_Required work_: Once you have read the records below, restate them word for word.
Top of Materials provided
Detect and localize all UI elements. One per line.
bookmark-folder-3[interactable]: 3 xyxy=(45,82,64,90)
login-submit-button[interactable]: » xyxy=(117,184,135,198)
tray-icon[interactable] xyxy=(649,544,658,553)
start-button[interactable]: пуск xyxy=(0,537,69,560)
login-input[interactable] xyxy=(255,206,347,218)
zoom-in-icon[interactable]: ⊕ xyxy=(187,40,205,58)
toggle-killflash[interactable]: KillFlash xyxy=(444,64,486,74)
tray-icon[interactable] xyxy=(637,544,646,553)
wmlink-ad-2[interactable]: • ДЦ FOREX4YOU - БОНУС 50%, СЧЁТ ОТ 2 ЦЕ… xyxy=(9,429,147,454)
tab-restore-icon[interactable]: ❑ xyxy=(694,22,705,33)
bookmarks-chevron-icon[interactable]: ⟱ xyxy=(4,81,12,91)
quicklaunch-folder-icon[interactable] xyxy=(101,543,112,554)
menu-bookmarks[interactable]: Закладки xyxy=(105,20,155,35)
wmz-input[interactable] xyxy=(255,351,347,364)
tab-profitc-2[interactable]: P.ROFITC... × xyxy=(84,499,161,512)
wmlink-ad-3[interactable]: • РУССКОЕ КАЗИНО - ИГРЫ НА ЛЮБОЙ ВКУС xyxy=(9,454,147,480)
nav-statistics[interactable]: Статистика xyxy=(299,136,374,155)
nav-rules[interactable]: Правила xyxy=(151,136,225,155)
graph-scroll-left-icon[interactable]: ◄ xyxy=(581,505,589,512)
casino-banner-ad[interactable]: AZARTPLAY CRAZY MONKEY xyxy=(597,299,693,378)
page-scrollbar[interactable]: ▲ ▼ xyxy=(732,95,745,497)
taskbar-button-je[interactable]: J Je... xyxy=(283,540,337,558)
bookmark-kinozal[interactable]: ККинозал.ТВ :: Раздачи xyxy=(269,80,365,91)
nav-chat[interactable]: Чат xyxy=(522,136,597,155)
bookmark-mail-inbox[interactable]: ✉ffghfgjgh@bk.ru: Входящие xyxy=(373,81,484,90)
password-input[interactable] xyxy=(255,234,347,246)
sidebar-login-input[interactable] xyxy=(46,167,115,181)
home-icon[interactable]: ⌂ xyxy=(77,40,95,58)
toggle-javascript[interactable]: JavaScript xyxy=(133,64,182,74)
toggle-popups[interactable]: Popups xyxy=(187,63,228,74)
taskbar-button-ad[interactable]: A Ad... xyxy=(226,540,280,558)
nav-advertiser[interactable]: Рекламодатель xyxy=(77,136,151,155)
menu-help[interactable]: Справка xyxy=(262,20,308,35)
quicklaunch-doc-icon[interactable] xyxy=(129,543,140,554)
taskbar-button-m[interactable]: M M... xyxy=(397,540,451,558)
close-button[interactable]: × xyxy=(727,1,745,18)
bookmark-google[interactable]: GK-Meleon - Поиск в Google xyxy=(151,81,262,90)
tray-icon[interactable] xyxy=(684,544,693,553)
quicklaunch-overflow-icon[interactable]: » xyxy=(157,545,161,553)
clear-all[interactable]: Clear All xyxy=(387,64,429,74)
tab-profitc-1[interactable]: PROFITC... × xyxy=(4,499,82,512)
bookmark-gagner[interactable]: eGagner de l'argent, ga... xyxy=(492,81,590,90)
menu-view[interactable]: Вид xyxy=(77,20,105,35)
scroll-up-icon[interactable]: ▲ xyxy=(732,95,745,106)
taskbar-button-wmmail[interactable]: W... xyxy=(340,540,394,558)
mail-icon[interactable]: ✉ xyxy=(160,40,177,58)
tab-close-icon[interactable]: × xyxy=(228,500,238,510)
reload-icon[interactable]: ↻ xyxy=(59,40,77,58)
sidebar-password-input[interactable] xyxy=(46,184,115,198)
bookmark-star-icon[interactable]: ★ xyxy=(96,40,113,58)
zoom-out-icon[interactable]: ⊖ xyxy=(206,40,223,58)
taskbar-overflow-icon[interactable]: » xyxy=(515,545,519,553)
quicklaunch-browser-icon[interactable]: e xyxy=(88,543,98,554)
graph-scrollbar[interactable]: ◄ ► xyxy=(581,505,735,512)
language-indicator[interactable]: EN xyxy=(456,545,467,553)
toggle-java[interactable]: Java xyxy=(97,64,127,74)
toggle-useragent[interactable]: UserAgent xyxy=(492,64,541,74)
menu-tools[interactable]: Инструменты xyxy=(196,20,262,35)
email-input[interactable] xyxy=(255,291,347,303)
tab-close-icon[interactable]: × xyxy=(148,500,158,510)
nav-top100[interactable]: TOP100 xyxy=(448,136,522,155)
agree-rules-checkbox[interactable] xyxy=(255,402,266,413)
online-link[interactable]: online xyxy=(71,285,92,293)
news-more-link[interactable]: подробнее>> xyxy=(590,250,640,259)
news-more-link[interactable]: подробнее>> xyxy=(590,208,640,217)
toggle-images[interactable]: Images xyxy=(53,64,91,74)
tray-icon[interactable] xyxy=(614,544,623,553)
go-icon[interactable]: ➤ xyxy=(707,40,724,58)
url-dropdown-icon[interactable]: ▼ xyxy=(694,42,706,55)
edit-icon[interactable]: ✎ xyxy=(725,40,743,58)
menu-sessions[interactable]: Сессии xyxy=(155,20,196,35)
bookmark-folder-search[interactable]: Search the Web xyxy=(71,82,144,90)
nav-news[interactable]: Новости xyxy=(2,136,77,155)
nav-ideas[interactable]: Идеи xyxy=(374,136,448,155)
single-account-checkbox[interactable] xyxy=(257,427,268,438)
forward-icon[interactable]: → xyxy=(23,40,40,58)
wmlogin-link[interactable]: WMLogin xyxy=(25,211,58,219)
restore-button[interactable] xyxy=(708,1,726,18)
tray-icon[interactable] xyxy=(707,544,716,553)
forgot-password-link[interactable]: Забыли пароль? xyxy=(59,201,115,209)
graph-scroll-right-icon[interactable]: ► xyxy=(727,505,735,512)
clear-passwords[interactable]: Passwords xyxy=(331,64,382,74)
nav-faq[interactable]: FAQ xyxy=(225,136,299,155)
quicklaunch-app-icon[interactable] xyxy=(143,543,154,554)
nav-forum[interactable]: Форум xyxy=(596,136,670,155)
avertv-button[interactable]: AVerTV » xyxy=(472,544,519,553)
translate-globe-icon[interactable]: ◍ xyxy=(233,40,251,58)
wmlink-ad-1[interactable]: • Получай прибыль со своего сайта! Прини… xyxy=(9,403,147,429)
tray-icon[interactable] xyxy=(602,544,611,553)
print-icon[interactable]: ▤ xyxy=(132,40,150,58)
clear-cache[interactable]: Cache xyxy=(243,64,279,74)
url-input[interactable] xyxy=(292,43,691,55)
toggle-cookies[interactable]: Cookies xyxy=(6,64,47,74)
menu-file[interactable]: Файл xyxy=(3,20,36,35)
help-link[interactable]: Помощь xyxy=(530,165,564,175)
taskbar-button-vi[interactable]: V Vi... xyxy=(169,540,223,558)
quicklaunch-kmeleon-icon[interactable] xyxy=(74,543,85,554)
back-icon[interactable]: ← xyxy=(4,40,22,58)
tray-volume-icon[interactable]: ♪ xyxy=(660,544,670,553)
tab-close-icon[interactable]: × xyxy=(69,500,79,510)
Bottom of Materials provided
_Completed task_:
Detect and localize all UI elements. One per line.
bookmark-folder-3[interactable]: 3 xyxy=(45,82,64,90)
login-submit-button[interactable]: » xyxy=(117,184,135,198)
tray-icon[interactable] xyxy=(649,544,658,553)
start-button[interactable]: пуск xyxy=(0,537,69,560)
login-input[interactable] xyxy=(255,206,347,218)
zoom-in-icon[interactable]: ⊕ xyxy=(187,40,205,58)
toggle-killflash[interactable]: KillFlash xyxy=(444,64,486,74)
tray-icon[interactable] xyxy=(637,544,646,553)
wmlink-ad-2[interactable]: • ДЦ FOREX4YOU - БОНУС 50%, СЧЁТ ОТ 2 ЦЕ… xyxy=(9,429,147,454)
tab-restore-icon[interactable]: ❑ xyxy=(694,22,705,33)
bookmarks-chevron-icon[interactable]: ⟱ xyxy=(4,81,12,91)
quicklaunch-folder-icon[interactable] xyxy=(101,543,112,554)
menu-bookmarks[interactable]: Закладки xyxy=(105,20,155,35)
wmz-input[interactable] xyxy=(255,351,347,364)
tab-profitc-2[interactable]: P.ROFITC... × xyxy=(84,499,161,512)
wmlink-ad-3[interactable]: • РУССКОЕ КАЗИНО - ИГРЫ НА ЛЮБОЙ ВКУС xyxy=(9,454,147,480)
nav-statistics[interactable]: Статистика xyxy=(299,136,374,155)
nav-rules[interactable]: Правила xyxy=(151,136,225,155)
graph-scroll-left-icon[interactable]: ◄ xyxy=(581,505,589,512)
casino-banner-ad[interactable]: AZARTPLAY CRAZY MONKEY xyxy=(597,299,693,378)
page-scrollbar[interactable]: ▲ ▼ xyxy=(732,95,745,497)
taskbar-button-je[interactable]: J Je... xyxy=(283,540,337,558)
bookmark-kinozal[interactable]: ККинозал.ТВ :: Раздачи xyxy=(269,80,365,91)
nav-chat[interactable]: Чат xyxy=(522,136,597,155)
bookmark-mail-inbox[interactable]: ✉ffghfgjgh@bk.ru: Входящие xyxy=(373,81,484,90)
password-input[interactable] xyxy=(255,234,347,246)
sidebar-login-input[interactable] xyxy=(46,167,115,181)
home-icon[interactable]: ⌂ xyxy=(77,40,95,58)
toggle-javascript[interactable]: JavaScript xyxy=(133,64,182,74)
toggle-popups[interactable]: Popups xyxy=(187,63,228,74)
taskbar-button-ad[interactable]: A Ad... xyxy=(226,540,280,558)
nav-advertiser[interactable]: Рекламодатель xyxy=(77,136,151,155)
menu-help[interactable]: Справка xyxy=(262,20,308,35)
quicklaunch-doc-icon[interactable] xyxy=(129,543,140,554)
taskbar-button-m[interactable]: M M... xyxy=(397,540,451,558)
close-button[interactable]: × xyxy=(727,1,745,18)
bookmark-google[interactable]: GK-Meleon - Поиск в Google xyxy=(151,81,262,90)
tray-icon[interactable] xyxy=(684,544,693,553)
quicklaunch-overflow-icon[interactable]: » xyxy=(157,545,161,553)
clear-all[interactable]: Clear All xyxy=(387,64,429,74)
tab-profitc-1[interactable]: PROFITC... × xyxy=(4,499,82,512)
bookmark-gagner[interactable]: eGagner de l'argent, ga... xyxy=(492,81,590,90)
menu-view[interactable]: Вид xyxy=(77,20,105,35)
scroll-up-icon[interactable]: ▲ xyxy=(732,95,745,106)
taskbar-button-wmmail[interactable]: W... xyxy=(340,540,394,558)
mail-icon[interactable]: ✉ xyxy=(160,40,177,58)
tab-close-icon[interactable]: × xyxy=(228,500,238,510)
reload-icon[interactable]: ↻ xyxy=(59,40,77,58)
sidebar-password-input[interactable] xyxy=(46,184,115,198)
bookmark-star-icon[interactable]: ★ xyxy=(96,40,113,58)
zoom-out-icon[interactable]: ⊖ xyxy=(206,40,223,58)
taskbar-overflow-icon[interactable]: » xyxy=(515,545,519,553)
quicklaunch-browser-icon[interactable]: e xyxy=(88,543,98,554)
graph-scrollbar[interactable]: ◄ ► xyxy=(581,505,735,512)
language-indicator[interactable]: EN xyxy=(456,545,467,553)
toggle-java[interactable]: Java xyxy=(97,64,127,74)
toggle-useragent[interactable]: UserAgent xyxy=(492,64,541,74)
menu-tools[interactable]: Инструменты xyxy=(196,20,262,35)
email-input[interactable] xyxy=(255,291,347,303)
tab-close-icon[interactable]: × xyxy=(148,500,158,510)
nav-top100[interactable]: TOP100 xyxy=(448,136,522,155)
agree-rules-checkbox[interactable] xyxy=(255,402,266,413)
online-link[interactable]: online xyxy=(71,285,92,293)
news-more-link[interactable]: подробнее>> xyxy=(590,250,640,259)
news-more-link[interactable]: подробнее>> xyxy=(590,208,640,217)
toggle-images[interactable]: Images xyxy=(53,64,91,74)
tray-icon[interactable] xyxy=(614,544,623,553)
go-icon[interactable]: ➤ xyxy=(707,40,724,58)
url-dropdown-icon[interactable]: ▼ xyxy=(694,42,706,55)
edit-icon[interactable]: ✎ xyxy=(725,40,743,58)
menu-sessions[interactable]: Сессии xyxy=(155,20,196,35)
bookmark-folder-search[interactable]: Search the Web xyxy=(71,82,144,90)
nav-news[interactable]: Новости xyxy=(2,136,77,155)
nav-ideas[interactable]: Идеи xyxy=(374,136,448,155)
single-account-checkbox[interactable] xyxy=(257,427,268,438)
forward-icon[interactable]: → xyxy=(23,40,40,58)
wmlogin-link[interactable]: WMLogin xyxy=(25,211,58,219)
restore-button[interactable] xyxy=(708,1,726,18)
tray-icon[interactable] xyxy=(707,544,716,553)
forgot-password-link[interactable]: Забыли пароль? xyxy=(59,201,115,209)
graph-scroll-right-icon[interactable]: ► xyxy=(727,505,735,512)
clear-passwords[interactable]: Passwords xyxy=(331,64,382,74)
nav-faq[interactable]: FAQ xyxy=(225,136,299,155)
quicklaunch-app-icon[interactable] xyxy=(143,543,154,554)
nav-forum[interactable]: Форум xyxy=(596,136,670,155)
avertv-button[interactable]: AVerTV » xyxy=(472,544,519,553)
translate-globe-icon[interactable]: ◍ xyxy=(233,40,251,58)
wmlink-ad-1[interactable]: • Получай прибыль со своего сайта! Прини… xyxy=(9,403,147,429)
tray-icon[interactable] xyxy=(602,544,611,553)
print-icon[interactable]: ▤ xyxy=(132,40,150,58)
clear-cache[interactable]: Cache xyxy=(243,64,279,74)
url-input[interactable] xyxy=(292,43,691,55)
toggle-cookies[interactable]: Cookies xyxy=(6,64,47,74)
menu-file[interactable]: Файл xyxy=(3,20,36,35)
help-link[interactable]: Помощь xyxy=(530,165,564,175)
taskbar-button-vi[interactable]: V Vi... xyxy=(169,540,223,558)
quicklaunch-kmeleon-icon[interactable] xyxy=(74,543,85,554)
back-icon[interactable]: ← xyxy=(4,40,22,58)
tray-volume-icon[interactable]: ♪ xyxy=(660,544,670,553)
tab-close-icon[interactable]: × xyxy=(69,500,79,510)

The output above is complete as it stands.